- **Source information**
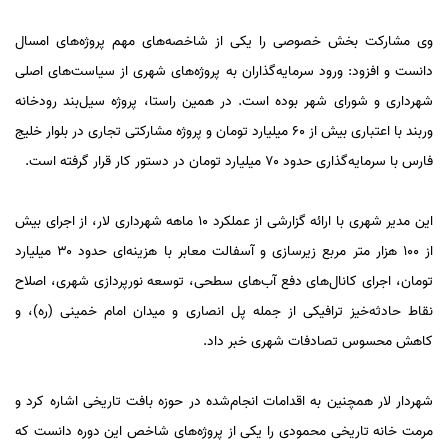
وی مشارکت بخش خصوصی را یکی از شاخصه‌های مهم پروژه‌های امسال
دانست و افزود: ورود سرمایه‌گذاران به پروژه‌های شهری از سیاست‌های اصلی
شهرداری و شورای شهر بوده است. در همین راستا، پروژه سیل‌بند رودخانه
وربند با اعتباری بیش از ۶۰ میلیارد تومان و پروژه مشارکتی تجاری در بلوار خلیج
فارس با سرمایه‌گذاری حدود ۷۰ میلیارد تومان در دستور کار قرار گرفته است.
این مدیر شهری با ارائه گزارشی از عملکرد ۱۰ ماهه شهرداری لار، از اجرای بیش
از ۱۰۰ هزار متر مربع زیرسازی و آسفالت معابر با هزینه‌ای حدود ۳۰ میلیارد
تومان، اجرای کانال‌های دفع آب‌های سطحی، توسعه نورپردازی شهری، اصلاح
نقاط حادثه‌خیز ترافیکی از جمله پل انصاری و میدان امام خمینی (ره)، و
کاهش محسوس تصادفات شهری خبر داد.
شهردار لار همچنین به اقدامات انجام‌شده در حوزه بافت تاریخی اشاره کرد و
مرمت خانه تاریخی محمودی را یکی از پروژه‌های شاخص این دوره دانست که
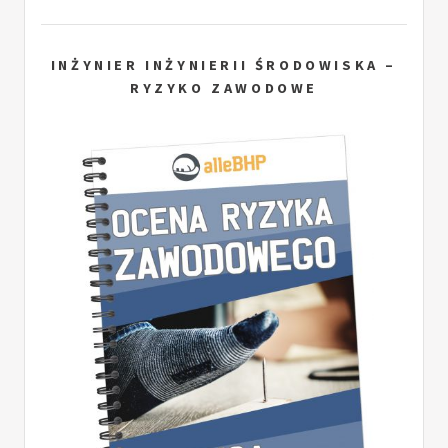
INŻYNIER INŻYNIERII ŚRODOWISKA –
RYZYKO ZAWODOWE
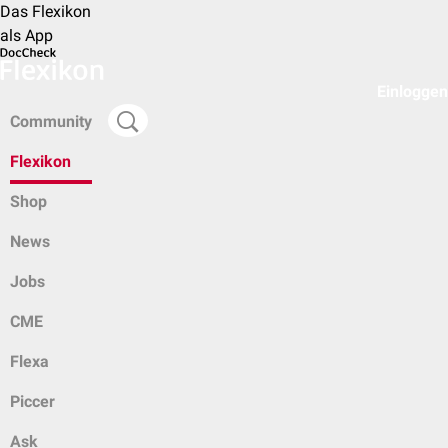
Das Flexikon
als App
Einloggen
Community
Flexikon
Shop
News
Jobs
CME
Flexa
Piccer
Ask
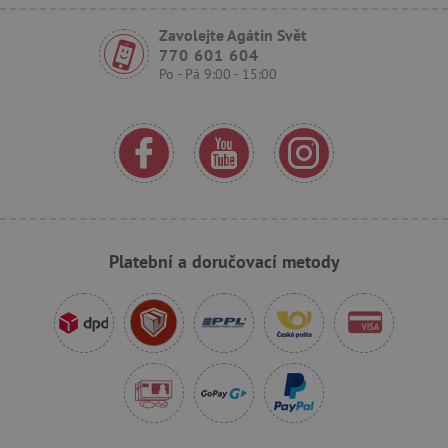
Zavolejte Agátin Svět
770 601 604
Po - Pá 9:00 - 15:00
_sp_ses.f442
www.agatinsvet.cz
featureFlagIdentifier
www.agatinsvet.cz
_lb
.agatinsvet.cz
p
Platební a doručovací metody
_pinterest_ct_ua
Pinterest Inc.
.ct.pinterest.com
AWSALBCORS
Amazon.com Inc.
www.pages06.net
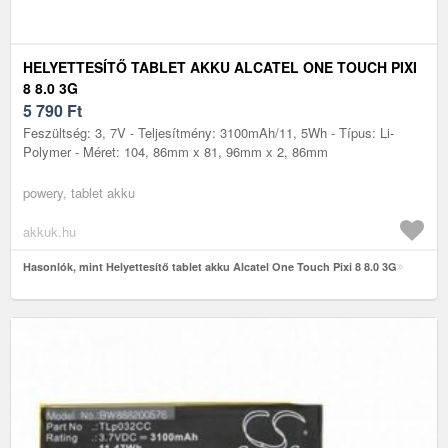
HELYETTESÍTŐ TABLET AKKU ALCATEL ONE TOUCH PIXI
8 8.0 3G
5 790
Ft
Feszültség: 3, 7V - Teljesítmény: 3100mAh/11, 5Wh - Típus: Li-
Polymer - Méret: 104, 86mm x 81, 96mm x 2, 86mm
powery, tablet akku
akkuk.hu
Hasonlók, mint Helyettesítő tablet akku Alcatel One Touch Pixi 8 8.0 3G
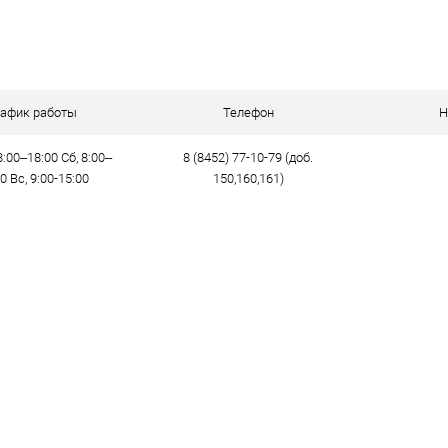
рафик работы
Телефон
Н
:00–18:00 Сб, 8:00–
8 (8452) 77-10-79 (доб.
0 Вс, 9:00-15:00
150,160,161)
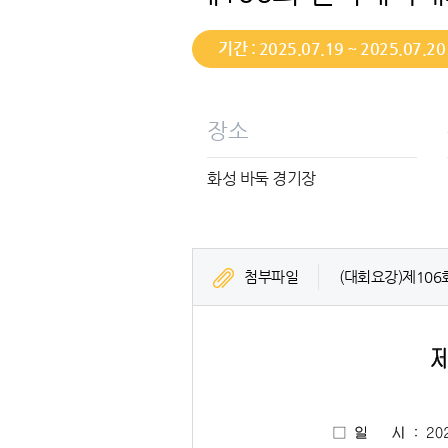
기간 : 2025.07.19 ~ 2025.07.20
장소
화성 바둑 경기장
첨부파일
(대회요강)제106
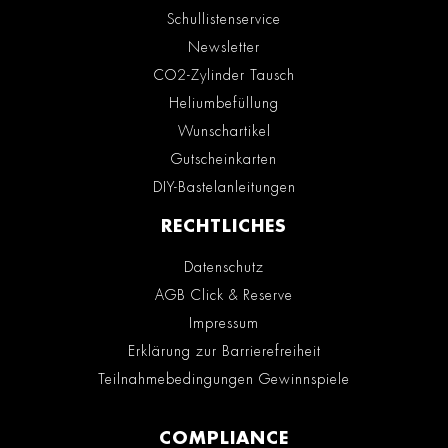
Schullistenservice
Newsletter
CO2-Zylinder Tausch
Heliumbefüllung
Wunschartikel
Gutscheinkarten
DIY-Bastelanleitungen
RECHTLICHES
Datenschutz
AGB Click & Reserve
Impressum
Erklärung zur Barrierefreiheit
Teilnahmebedingungen Gewinnspiele
COMPLIANCE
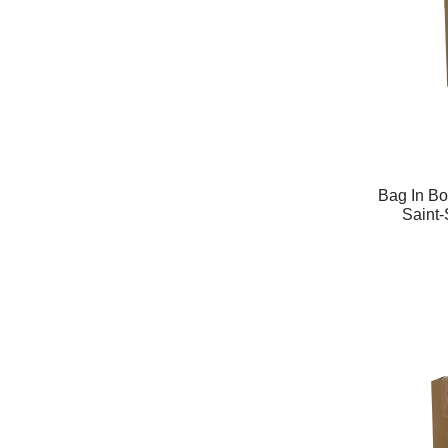
Bag In B
Saint-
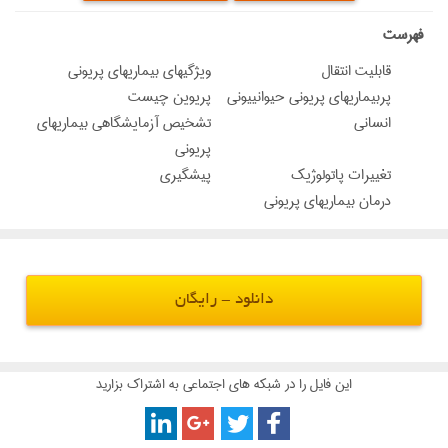
‌فهرست
قابليت انتقال
ويژگيهاي بيماريهاي پريوني
پربيماريهاي پريوني حيوانييوني
پریوین چیست
انساني
تشخیص آزمایشگاهی بیماریهای
پریونی
تغییرات پاتولوژیک
پیشگیری
درمان بیماریهای پریونی
دانلود - رایگان
این فایل را در شبکه های اجتماعی به اشتراک بزارید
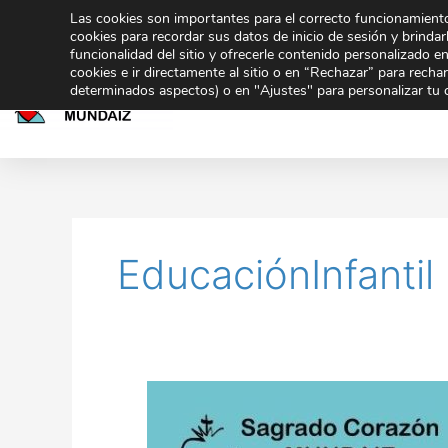
Ir
Las cookies son importantes para el correcto funcionamiento
943 32 70 02
secretaria@gmundaiz.com
al
cookies para recordar sus datos de inicio de sesión y brindarl
funcionalidad del sitio y ofrecerle contenido personalizado e
contenido
cookies e ir directamente al sitio o en “Rechazar” para rech
Inicio
Educación
determinados aspectos) o en "Ajustes" para personalizar tu 
EducaciónInfantil
Integración
de
la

- **Task to carry out**
Quote the full listing above word for word; exclude every picture from the copy.

- **Expected answer**
وی مشارکت بخش خصوصی را یکی از شاخصه‌های مهم پروژه‌های امسال
دانست و افزود: ورود سرمایه‌گذاران به پروژه‌های شهری از سیاست‌های اصلی
شهرداری و شورای شهر بوده است. در همین راستا، پروژه سیل‌بند رودخانه
وربند با اعتباری بیش از ۶۰ میلیارد تومان و پروژه مشارکتی تجاری در بلوار خلیج
فارس با سرمایه‌گذاری حدود ۷۰ میلیارد تومان در دستور کار قرار گرفته است.
این مدیر شهری با ارائه گزارشی از عملکرد ۱۰ ماهه شهرداری لار، از اجرای بیش
از ۱۰۰ هزار متر مربع زیرسازی و آسفالت معابر با هزینه‌ای حدود ۳۰ میلیارد
تومان، اجرای کانال‌های دفع آب‌های سطحی، توسعه نورپردازی شهری، اصلاح
نقاط حادثه‌خیز ترافیکی از جمله پل انصاری و میدان امام خمینی (ره)، و
کاهش محسوس تصادفات شهری خبر داد.
شهردار لار همچنین به اقدامات انجام‌شده در حوزه بافت تاریخی اشاره کرد و
مرمت خانه تاریخی محمودی را یکی از پروژه‌های شاخص این دوره دانست که
INŻYNIER INŻYNIERII ŚRODOWISKA –
RYZYKO ZAWODOWE
Das Flexikon
als App
Einloggen
Community
Flexikon
Shop
News
Jobs
CME
Flexa
Piccer
Ask
Zavolejte Agátin Svět
770 601 604
Po - Pá 9:00 - 15:00
_sp_ses.f442
www.agatinsvet.cz
featureFlagIdentifier
www.agatinsvet.cz
_lb
.agatinsvet.cz
p
Platební a doručovací metody
_pinterest_ct_ua
Pinterest Inc.
.ct.pinterest.com
AWSALBCORS
Amazon.com Inc.
www.pages06.net
HELYETTESÍTŐ TABLET AKKU ALCATEL ONE TOUCH PIXI
8 8.0 3G
5 790
Ft
Feszültség: 3, 7V - Teljesítmény: 3100mAh/11, 5Wh - Típus: Li-
Polymer - Méret: 104, 86mm x 81, 96mm x 2, 86mm
powery, tablet akku
akkuk.hu
Hasonlók, mint Helyettesítő tablet akku Alcatel One Touch Pixi 8 8.0 3G
рафик работы
Телефон
Н
:00–18:00 Сб, 8:00–
8 (8452) 77-10-79 (доб.
0 Вс, 9:00-15:00
150,160,161)
기간 : 2025.07.19 ~ 2025.07.20
장소
화성 바둑 경기장
첨부파일
(대회요강)제106
Schullistenservice
Newsletter
CO2-Zylinder Tausch
Heliumbefüllung
Wunschartikel
Gutscheinkarten
DIY-Bastelanleitungen
RECHTLICHES
Datenschutz
AGB Click & Reserve
Impressum
Erklärung zur Barrierefreiheit
Teilnahmebedingungen Gewinnspiele
COMPLIANCE
Bag In B
Saint-
‌فهرست
قابليت انتقال
ويژگيهاي بيماريهاي پريوني
پربيماريهاي پريوني حيوانييوني
پریوین چیست
انساني
تشخیص آزمایشگاهی بیماریهای
پریونی
تغییرات پاتولوژیک
پیشگیری
درمان بیماریهای پریونی
دانلود - رایگان
این فایل را در شبکه های اجتماعی به اشتراک بزارید
Ir
Las cookies son importantes para el correcto funcionamiento
943 32 70 02
secretaria@gmundaiz.com
al
cookies para recordar sus datos de inicio de sesión y brindarl
funcionalidad del sitio y ofrecerle contenido personalizado e
contenido
cookies e ir directamente al sitio o en “Rechazar” para rech
Inicio
Educación
determinados aspectos) o en "Ajustes" para personalizar tu 
EducaciónInfantil
Integración
de
la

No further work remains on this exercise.